Oil and gas supermajors may scale back share buyback plans this week, as analysts warn of growing pressure from falling oil prices. A 12% decline in crude prices since the start of 2025 is raising questions about whether firms can maintain earlier pledges on dividends and repurchases.
Investment banks told Reuters that investors are more concerned with how energy giants like ExxonMobil, BP, Chevron, and Shell plan to adapt to the weaker market than with their actual first-quarter profits. All four companies are set to report Q1 earnings this week, with BP releasing results on Tuesday and the others on Friday.

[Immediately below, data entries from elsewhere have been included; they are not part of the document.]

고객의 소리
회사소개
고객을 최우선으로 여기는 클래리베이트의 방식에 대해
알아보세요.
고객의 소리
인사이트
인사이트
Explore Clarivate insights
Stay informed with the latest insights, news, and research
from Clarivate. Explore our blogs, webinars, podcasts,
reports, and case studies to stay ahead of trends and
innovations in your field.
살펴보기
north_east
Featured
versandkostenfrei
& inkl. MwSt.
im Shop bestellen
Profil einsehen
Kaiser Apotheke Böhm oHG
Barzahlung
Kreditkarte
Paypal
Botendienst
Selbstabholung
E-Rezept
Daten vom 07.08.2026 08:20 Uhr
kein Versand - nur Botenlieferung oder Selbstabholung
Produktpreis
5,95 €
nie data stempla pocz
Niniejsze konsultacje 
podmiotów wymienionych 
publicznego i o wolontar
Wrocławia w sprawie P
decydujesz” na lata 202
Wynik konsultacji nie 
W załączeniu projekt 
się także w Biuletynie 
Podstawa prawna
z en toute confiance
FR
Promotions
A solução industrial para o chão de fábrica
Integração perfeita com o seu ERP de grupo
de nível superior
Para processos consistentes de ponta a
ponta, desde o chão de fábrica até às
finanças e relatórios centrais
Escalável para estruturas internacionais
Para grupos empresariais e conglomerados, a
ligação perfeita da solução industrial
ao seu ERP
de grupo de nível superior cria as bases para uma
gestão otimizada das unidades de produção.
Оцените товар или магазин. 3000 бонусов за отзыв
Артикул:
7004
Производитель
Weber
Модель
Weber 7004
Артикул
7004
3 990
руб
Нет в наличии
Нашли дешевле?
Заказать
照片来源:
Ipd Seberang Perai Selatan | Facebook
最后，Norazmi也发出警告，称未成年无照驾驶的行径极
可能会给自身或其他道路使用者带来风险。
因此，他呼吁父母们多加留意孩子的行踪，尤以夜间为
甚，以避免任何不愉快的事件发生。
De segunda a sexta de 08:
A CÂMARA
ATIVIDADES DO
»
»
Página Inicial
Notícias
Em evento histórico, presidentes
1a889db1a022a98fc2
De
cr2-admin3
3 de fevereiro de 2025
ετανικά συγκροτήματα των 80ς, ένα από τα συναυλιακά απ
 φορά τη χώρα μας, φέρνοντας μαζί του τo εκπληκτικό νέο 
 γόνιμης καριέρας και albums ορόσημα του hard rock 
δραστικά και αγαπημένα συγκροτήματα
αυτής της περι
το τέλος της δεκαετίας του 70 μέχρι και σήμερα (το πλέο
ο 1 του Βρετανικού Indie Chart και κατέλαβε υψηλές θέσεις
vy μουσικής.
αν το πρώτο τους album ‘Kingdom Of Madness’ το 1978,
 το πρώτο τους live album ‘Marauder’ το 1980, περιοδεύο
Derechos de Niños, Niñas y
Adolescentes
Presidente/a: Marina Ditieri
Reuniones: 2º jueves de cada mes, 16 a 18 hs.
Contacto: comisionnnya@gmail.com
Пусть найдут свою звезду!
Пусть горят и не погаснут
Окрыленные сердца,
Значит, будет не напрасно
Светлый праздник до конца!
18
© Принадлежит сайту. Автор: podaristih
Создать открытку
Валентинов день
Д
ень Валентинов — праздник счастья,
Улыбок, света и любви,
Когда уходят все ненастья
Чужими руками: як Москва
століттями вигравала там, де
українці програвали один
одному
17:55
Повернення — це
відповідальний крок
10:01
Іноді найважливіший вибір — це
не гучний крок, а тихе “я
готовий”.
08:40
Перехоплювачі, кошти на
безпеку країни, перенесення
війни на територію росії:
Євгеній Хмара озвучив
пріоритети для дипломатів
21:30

Some companies have already hinted at factors that could affect their earnings. Shell expects lower liquefied natural gas (LNG) production in Q1, but it also sees improved performance from its Chemicals and Products unit, supported by better refining margins and higher utilization rates.
ExxonMobil, meanwhile, said Q1 earnings could be up to $2 billion higher than Q4, thanks to stronger oil and gas prices and better refining conditions.
Despite these improvements, analysts expect some firms may adjust their buyback plans. Chevron could opt for the lower end of its previously announced repurchase range, while BP might also reduce the pace of buybacks, according to people familiar with the matter.
Other firms may take different approaches. Italy’s Eni last week lowered its capital expenditure for 2025 and announced more cost-cutting efforts. However, it kept its commitment to shareholder returns, including both dividends and buybacks.
As Big Oil faces a tougher price environment, investor attention is now firmly on whether these companies will prioritize capital returns or protect their balance sheets.